Siddharta di Herman Hesse, è un esempio di come, nell’esistenza di un individuo, si perdano progetti e quindi possibilità di sé, ha detto Veca: “La perdita del senso di una vita, può essere irreparabile come se si perdesse definitivamente dei pezzi di sé che si era preso a prestito, ma può essere un’esperienza liberante” spiega il filosofo. Siddharta, nel suo percorso, perde questi pezzi, ma ogni volta elabora delle congetture nuove della propria esistenza.
Per parlare di possibile bisogna conoscere i suoi limiti che sono la necessità, gli stipiti della porta attraverso la quale entrare per conoscere i mondi possibili. Le utopie quindi sono contemplate, ma solo quelle realistiche. Come recitava uno slogan degli anni ’70, ispirato alle parole di Ernesto Che Guevara: “Siamo realisti, esigiamo l’impossibile”.

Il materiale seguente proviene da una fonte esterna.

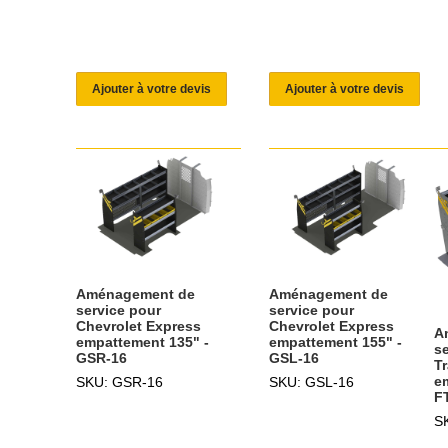
Ajouter à votre devis
Ajouter à votre devis
Aménagement de
Aménagement de
service pour
service pour
Chevrolet Express
Chevrolet Express
A
empattement 155" -
empattement 135" -
s
GSL-16
GSR-16
Tr
e
SKU: GSL-16
SKU: GSR-16
F
S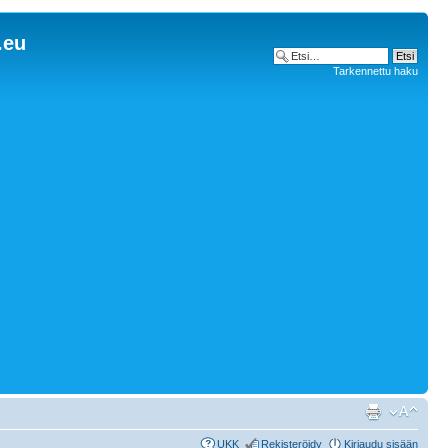
.eu
Tarkennettu haku
UKK
Rekisteröidy
Kirjaudu sisään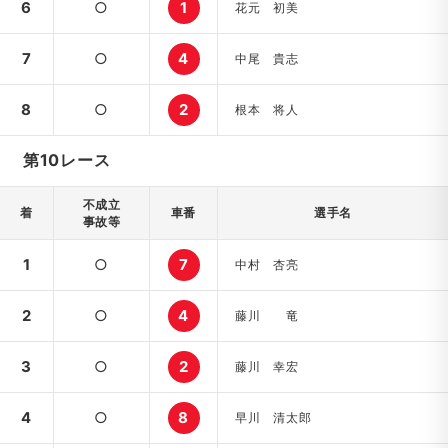
6
○
1
花元 初美
7
○
4
中尾 貴志
8
○
2
根本 将人
第10レース
不成立
着
車番
選手名
事故等
1
○
7
中村 杏亮
2
○
4
藤川 竜
3
○
2
藤川 幸宏
4
○
8
早川 清太郎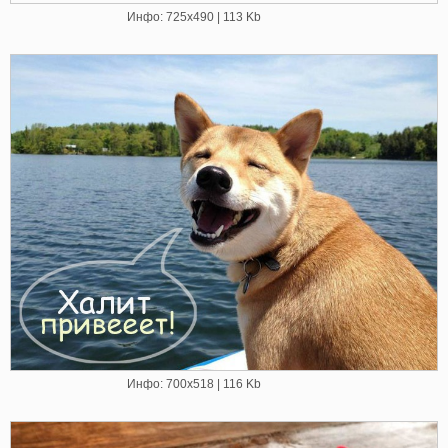
Инфо: 725х490 | 113 Kb
Инфо: 700х518 | 116 Kb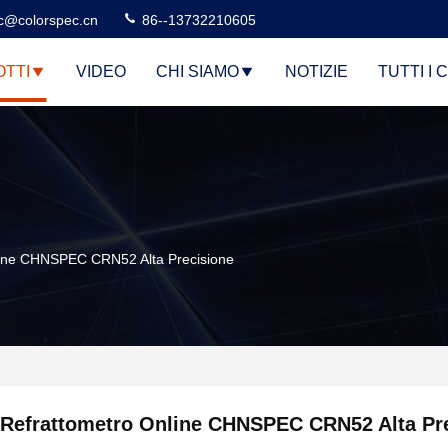
c@colorspec.cn
86--13732210605
TTI
VIDEO
CHI SIAMO
NOTIZIE
TUTTI I 
line CHNSPEC CRN52 Alta Precisione
Refrattometro Online CHNSPEC CRN52 Alta Pr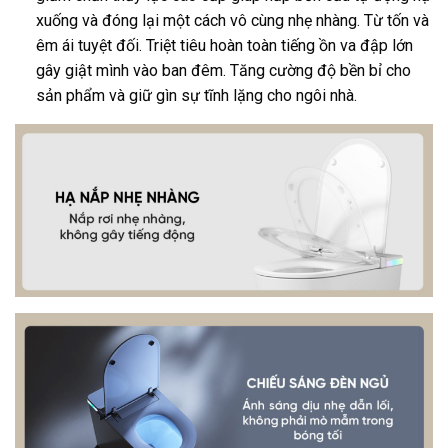
xuống và đóng lại một cách vô cùng nhẹ nhàng. Từ tốn và
êm ái tuyệt đối. Triệt tiêu hoàn toàn tiếng ồn va đập lớn
gây giật mình vào ban đêm. Tăng cường độ bền bỉ cho
sản phẩm và giữ gìn sự tĩnh lặng cho ngôi nhà.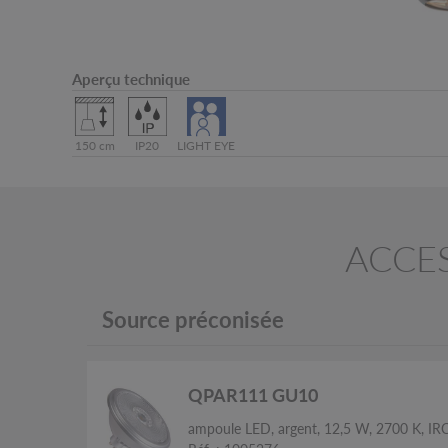
Aperçu technique
150 cm
IP20
LIGHT EYE
ACCES
Source préconisée
QPAR111 GU10
ampoule LED, argent, 12,5 W, 2700 K, IR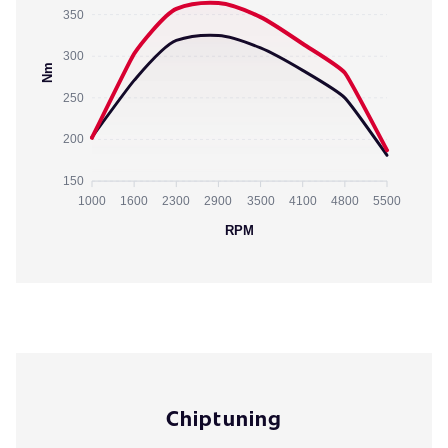
350
300
Nm
250
200
150
1000
1600
2300
2900
3500
4100
4800
5500
RPM
Chiptuning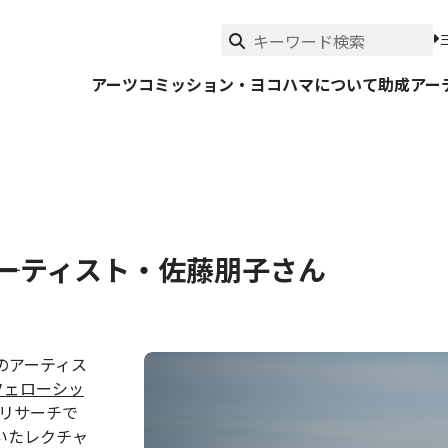
アーツコミッション・ヨコハマについて
助成
アー
―アーティスト・佐藤朋子さん
のアーティス
フェローシッ
リサーチで
いたレクチャ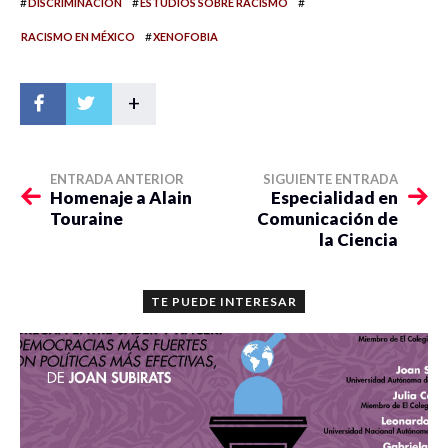
#
#
#
DISCRIMINACIÓN
ESTUDIOS SOBRE RACISMO
#
RACISMO EN MÉXICO
XENOFOBIA
+
ENTRADA ANTERIOR
SIGUIENTE ENTRADA
Homenaje a Alain
Especialidad en
Touraine
Comunicación de
la Ciencia
TE PUEDE INTERESAR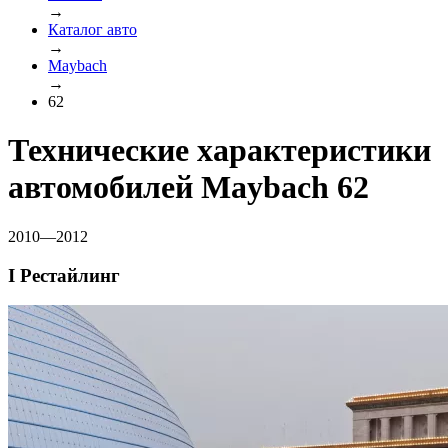
→
Каталог авто
→
Maybach
→
62
Технические характеристики
автомобилей Maybach 62
2010—2012
I Рестайлинг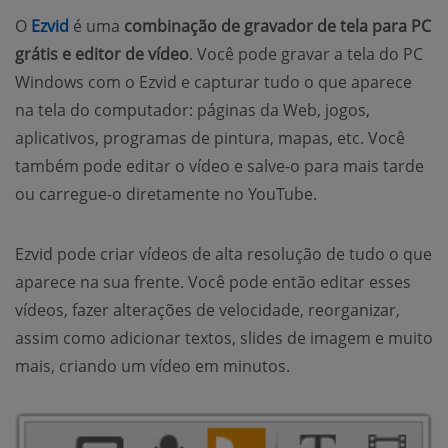
O
Ezvid
é uma
combinação de gravador de tela para PC
grátis e editor de vídeo
. Você pode gravar a tela do PC
Windows com o Ezvid e capturar tudo o que aparece
na tela do computador: páginas da Web, jogos,
aplicativos, programas de pintura, mapas, etc. Você
também pode editar o vídeo e salve-o para mais tarde
ou carregue-o diretamente no YouTube.
Ezvid pode criar vídeos de alta resolução de tudo o que
aparece na sua frente. Você pode então editar esses
vídeos, fazer alterações de velocidade, reorganizar,
assim como adicionar textos, slides de imagem e muito
mais, criando um vídeo em minutos.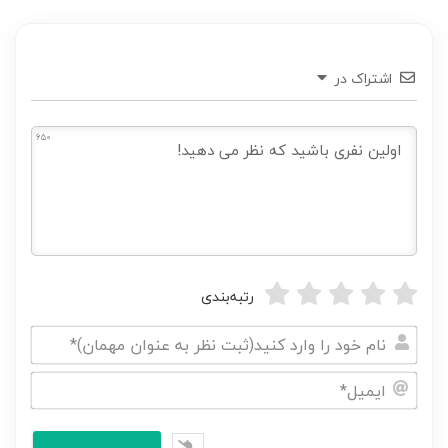
اشتراک در
650
رتبه‌بندی
نام
خود
ایمیل*
را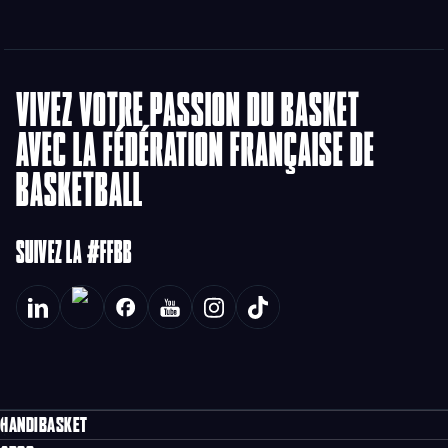
VIVEZ VOTRE PASSION DU BASKET
AVEC LA FÉDÉRATION FRANÇAISE DE
BASKETBALL
SUIVEZ LA #FFBB
HANDIBASKET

I limiti, quando vengono estesi nella società, permettono nuove possibilità e, “come diceva Jean Jacques Rousseau – ricorda Veca – i limiti del possibile nelle cose morali sono meno ristretti di quanto pensiamo.”
Lella Mazzoli ha osservato che già si parla di dopo-modernità e non più di tardo-moderno e che forse parlare di mondo liquido, come diceva Zygmunt Bauman, quindi un mondo infinito di possibilità, è un concetto superato. “Se tutto è liquido, perché esiste l’asciugamano? Non sarà liquido anche quello?” ha detto Veca, aggiungendo che nella “postumanità” a cui andiamo incontro il mondo virtuale pagherà un tributo a quello reale.